In an interview scheduled to air on “The Oprah Winfrey Show” on Nov. 9, the former president said he hasn’t publicly critiqued President Barack Obama’s administration because it is not “good for the presidency.”

“I want to treat my successor the way I’d like to have been treated,” he said, according to interview excerpts. “I don’t think it’s good for a former president to be out there opining on every darned issue.”

Bush said that Obama is going to face “plenty of critics and he doesn’t need me criticizing him.”

The former president declined to answer when Winfrey asked whether former Alaska Governor Sarah Palin, the 2008 Republican vice presidential nominee, should be the party’s candidate for president in 2012.

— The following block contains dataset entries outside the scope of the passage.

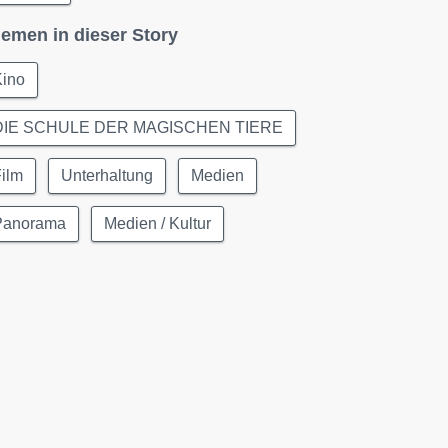
emen in dieser Story
Kino
DIE SCHULE DER MAGISCHEN TIERE
ilm
Unterhaltung
Medien
Panorama
Medien / Kultur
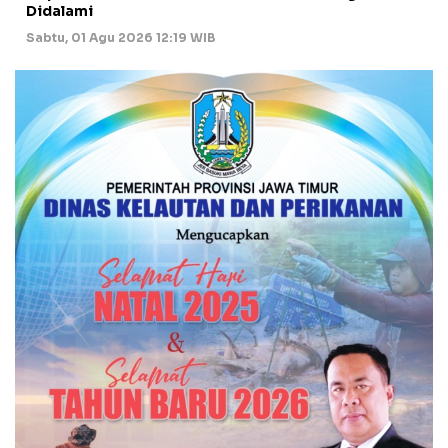
Didalami
Sabtu, 01 Agu 2026 12:19 WIB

In the interview with Lauer and in his memoir, Bush talked about his struggles with alcohol. Drinking “became a love,” he said, according to interview excerpts. “And therefore, began to compete for my love with my wife and my daughters.”

He said he was able to quit on his own because he was never “chemically addicted.” He described himself as a “habitual drinker” before stopping at the age of 40. He said he hasn’t had “a sip” of alcohol since 1986.